Autonomous driving continues to be one of the most widespread research and development activities within the global automotive industry, as automakers and technology companies alike strive to put advancements into production and implement them for on-road testing and approvals.
According to a recent report from IHS Automotive, companies like Google and others are currently working toward solutions in the autonomous vehicle space, while "car- as-a-service" organizations like Uber, Lyft and others are set to create disruption and add operational expertise that will significantly influence autonomous vehicle development and consumer consideration in the next decade.

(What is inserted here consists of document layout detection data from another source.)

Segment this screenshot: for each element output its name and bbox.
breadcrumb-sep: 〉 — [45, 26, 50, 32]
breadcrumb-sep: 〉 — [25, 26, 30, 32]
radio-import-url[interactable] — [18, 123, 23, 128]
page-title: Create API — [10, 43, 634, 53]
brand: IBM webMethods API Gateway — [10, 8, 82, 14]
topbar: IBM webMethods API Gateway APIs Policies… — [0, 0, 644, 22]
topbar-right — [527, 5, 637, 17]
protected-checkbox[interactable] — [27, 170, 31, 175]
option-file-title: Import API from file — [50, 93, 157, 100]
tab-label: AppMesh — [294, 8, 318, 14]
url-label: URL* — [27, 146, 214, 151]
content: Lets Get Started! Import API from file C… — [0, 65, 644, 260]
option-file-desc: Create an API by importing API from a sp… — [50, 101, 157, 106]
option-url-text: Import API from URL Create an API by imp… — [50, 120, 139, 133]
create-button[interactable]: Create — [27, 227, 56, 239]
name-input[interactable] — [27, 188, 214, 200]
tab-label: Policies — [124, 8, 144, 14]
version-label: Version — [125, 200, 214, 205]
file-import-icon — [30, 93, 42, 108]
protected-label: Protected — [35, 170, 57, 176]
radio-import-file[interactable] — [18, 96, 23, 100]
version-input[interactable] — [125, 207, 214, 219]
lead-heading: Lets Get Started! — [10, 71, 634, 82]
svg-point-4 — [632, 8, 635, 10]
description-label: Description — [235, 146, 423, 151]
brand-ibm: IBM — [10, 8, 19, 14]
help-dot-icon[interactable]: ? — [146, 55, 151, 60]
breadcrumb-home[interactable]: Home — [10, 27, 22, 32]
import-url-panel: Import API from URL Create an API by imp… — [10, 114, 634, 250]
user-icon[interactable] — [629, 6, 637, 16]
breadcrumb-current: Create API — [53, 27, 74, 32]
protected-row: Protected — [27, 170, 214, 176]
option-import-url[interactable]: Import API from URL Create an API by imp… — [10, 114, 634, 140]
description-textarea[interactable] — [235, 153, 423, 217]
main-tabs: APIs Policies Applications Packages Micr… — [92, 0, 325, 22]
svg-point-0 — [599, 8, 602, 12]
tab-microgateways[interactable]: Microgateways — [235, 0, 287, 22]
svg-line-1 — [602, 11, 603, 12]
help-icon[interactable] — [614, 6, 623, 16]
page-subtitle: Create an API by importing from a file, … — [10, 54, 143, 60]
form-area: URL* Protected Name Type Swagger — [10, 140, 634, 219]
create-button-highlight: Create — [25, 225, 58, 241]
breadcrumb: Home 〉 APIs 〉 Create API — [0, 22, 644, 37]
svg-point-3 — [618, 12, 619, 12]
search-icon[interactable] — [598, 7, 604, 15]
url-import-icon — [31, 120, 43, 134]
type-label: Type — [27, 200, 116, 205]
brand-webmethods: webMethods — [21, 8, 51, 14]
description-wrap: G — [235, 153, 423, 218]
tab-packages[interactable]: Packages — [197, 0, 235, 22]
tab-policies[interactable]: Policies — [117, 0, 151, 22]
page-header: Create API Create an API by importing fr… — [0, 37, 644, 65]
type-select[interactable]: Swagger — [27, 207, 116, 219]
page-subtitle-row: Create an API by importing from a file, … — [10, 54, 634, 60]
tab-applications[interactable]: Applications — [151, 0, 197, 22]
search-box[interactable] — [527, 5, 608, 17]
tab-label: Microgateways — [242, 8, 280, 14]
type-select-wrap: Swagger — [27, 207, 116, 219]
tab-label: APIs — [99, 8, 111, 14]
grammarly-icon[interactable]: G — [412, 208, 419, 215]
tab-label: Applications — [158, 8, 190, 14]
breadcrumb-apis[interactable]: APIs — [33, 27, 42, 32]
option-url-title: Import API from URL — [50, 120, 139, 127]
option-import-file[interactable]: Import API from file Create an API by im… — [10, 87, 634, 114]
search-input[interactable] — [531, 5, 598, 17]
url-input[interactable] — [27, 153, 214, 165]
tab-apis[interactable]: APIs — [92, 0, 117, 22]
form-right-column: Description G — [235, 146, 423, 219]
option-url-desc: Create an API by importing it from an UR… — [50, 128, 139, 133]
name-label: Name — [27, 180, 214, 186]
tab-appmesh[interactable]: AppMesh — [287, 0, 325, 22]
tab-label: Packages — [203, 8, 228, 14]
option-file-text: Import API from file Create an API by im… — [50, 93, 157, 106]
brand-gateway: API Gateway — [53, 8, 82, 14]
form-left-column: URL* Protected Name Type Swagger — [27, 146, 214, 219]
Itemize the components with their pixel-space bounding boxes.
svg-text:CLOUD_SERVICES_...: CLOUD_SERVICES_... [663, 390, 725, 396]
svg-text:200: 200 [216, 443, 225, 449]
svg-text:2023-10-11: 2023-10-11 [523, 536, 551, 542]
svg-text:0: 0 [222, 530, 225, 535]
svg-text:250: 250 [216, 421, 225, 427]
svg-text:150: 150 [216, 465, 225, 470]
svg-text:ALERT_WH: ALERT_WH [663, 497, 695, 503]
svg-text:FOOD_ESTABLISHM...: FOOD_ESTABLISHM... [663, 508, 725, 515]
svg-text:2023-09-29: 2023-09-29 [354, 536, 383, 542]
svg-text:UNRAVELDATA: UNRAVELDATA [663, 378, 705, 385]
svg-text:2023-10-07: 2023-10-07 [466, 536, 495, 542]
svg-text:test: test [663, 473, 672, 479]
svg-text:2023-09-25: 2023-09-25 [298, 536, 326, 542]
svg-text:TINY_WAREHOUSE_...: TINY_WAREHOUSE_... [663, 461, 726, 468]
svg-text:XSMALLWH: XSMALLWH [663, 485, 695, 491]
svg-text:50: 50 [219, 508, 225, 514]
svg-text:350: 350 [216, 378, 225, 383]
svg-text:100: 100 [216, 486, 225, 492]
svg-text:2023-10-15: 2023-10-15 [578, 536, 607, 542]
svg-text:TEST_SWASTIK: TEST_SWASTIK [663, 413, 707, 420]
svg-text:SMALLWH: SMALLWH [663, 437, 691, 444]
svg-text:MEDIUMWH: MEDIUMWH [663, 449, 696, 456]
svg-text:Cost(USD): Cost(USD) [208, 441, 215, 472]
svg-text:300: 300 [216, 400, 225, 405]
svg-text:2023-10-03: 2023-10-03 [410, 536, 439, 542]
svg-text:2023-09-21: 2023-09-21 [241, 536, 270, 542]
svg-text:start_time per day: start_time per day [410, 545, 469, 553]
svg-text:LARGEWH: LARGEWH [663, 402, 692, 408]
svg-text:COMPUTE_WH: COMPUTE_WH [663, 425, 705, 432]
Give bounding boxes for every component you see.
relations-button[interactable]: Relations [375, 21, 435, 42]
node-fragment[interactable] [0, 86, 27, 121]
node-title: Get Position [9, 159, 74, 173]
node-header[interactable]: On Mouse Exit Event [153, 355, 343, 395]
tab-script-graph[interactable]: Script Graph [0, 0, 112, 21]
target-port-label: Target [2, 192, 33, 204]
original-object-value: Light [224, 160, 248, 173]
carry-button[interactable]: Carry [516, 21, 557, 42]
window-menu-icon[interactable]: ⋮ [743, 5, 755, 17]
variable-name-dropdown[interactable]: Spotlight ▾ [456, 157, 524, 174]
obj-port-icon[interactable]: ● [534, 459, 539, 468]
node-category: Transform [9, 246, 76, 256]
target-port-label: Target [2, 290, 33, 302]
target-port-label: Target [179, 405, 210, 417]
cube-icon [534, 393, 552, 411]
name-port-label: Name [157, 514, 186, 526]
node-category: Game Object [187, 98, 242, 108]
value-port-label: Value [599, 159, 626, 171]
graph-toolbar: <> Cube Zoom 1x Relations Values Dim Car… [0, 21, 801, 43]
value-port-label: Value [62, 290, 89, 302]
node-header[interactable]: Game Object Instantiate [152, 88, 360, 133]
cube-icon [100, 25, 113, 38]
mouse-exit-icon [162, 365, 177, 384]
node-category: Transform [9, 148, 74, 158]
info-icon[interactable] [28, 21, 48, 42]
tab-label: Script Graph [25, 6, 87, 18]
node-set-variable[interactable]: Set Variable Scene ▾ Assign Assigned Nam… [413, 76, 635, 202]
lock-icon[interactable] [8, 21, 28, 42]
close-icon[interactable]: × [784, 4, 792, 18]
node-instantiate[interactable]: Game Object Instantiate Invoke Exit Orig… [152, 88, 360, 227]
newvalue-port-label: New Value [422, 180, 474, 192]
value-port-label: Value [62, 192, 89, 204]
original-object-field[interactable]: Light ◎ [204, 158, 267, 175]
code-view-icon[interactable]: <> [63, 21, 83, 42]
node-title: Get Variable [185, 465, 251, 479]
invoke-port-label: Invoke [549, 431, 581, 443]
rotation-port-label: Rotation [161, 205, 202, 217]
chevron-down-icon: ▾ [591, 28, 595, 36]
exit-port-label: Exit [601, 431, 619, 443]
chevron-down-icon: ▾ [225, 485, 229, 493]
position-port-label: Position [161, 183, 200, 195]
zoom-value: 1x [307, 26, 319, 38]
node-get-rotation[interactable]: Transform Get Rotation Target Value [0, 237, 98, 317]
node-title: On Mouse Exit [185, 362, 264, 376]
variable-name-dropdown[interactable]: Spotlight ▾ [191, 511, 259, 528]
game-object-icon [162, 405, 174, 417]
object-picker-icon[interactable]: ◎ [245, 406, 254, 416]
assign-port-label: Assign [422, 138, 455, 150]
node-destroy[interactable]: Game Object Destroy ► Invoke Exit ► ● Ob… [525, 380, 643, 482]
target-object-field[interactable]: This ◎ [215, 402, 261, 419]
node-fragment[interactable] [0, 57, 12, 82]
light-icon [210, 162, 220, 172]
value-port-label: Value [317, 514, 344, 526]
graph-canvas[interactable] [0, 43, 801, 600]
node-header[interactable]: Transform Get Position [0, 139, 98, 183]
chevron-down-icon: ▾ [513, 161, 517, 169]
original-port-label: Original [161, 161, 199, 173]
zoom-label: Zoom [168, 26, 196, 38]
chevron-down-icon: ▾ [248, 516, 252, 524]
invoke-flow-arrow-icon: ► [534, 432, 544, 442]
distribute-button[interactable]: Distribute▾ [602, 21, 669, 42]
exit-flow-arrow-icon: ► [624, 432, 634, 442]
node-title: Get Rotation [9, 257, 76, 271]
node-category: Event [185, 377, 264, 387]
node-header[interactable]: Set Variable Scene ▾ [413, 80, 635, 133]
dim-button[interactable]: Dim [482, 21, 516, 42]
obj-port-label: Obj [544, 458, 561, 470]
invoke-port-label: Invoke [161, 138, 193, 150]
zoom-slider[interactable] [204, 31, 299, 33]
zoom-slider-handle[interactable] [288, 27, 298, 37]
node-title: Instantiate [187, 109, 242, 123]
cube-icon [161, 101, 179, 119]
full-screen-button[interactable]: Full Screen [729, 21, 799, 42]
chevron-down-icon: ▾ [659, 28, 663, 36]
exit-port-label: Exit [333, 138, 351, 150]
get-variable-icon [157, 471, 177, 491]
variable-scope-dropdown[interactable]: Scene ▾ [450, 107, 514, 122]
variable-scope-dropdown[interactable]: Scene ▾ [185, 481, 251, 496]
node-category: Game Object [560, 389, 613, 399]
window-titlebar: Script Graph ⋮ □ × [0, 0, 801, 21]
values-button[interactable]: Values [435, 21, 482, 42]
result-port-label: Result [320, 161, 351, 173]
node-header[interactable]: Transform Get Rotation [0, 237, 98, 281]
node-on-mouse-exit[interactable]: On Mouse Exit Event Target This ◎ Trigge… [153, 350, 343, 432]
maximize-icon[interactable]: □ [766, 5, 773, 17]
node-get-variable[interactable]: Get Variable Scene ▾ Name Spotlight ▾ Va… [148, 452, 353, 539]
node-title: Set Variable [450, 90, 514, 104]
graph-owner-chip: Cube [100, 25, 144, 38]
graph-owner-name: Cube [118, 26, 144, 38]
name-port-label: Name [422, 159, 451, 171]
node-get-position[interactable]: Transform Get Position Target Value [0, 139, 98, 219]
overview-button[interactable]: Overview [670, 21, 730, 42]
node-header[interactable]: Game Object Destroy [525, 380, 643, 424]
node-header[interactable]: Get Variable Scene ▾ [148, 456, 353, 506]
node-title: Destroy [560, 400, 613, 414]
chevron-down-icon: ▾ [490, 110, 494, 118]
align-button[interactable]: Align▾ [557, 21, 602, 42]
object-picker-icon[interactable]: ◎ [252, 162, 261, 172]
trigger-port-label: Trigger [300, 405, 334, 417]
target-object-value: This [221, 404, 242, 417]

It's well known that self-driving and driverless cars are inevitable. It is only a question of time in bringing various options to market for consumers, and gaining their acceptance. The report includes full IHS Automotive analysis of Google's past activities -- and outlines future scenarios for Google and others in the auto industry as they continue technology developments toward autonomous driving.
Two primary research and development strategies to achieve self-driving vehicles are in place today - evolutionary and revolutionary. Most traditional automotive manufacturers are on the evolutionary track with their R&D efforts, continuing along the current path of improving advanced driver assistance systems (ADAS) to partial self-driving, and eventual full self-driving vehicles.
On the other hand, Google leads the revolutionary approach and will have a major impact in the coming years. Uber is also beginning to implement some of its own R&D in this arena, as it works toward solutions for the next stage of its disruptive transportation strategy.
The key to self-driving cars is a software that can interpret all of a vehicles' sensors and learn to mimic the driving skills and experiences of the very best drivers. Google is the current technology leader in this arena, according to IHS Automotive estimates, which suggest the technology company has invested nearly $60 million so far in autonomous vehicle research and development, at a run rate of nearly $30 million per year.
Unlike traditional vehicle manufacturers, Google also has the ability to leverage adjacent technologies and learnings from its other projects and investments - including robotics, drones and related technologies that help automotive operations, such as neural networks, artificial intelligence (AI), machine learning and machine vision. This provides Google researchers additional expertise not available directly to traditional OEMs.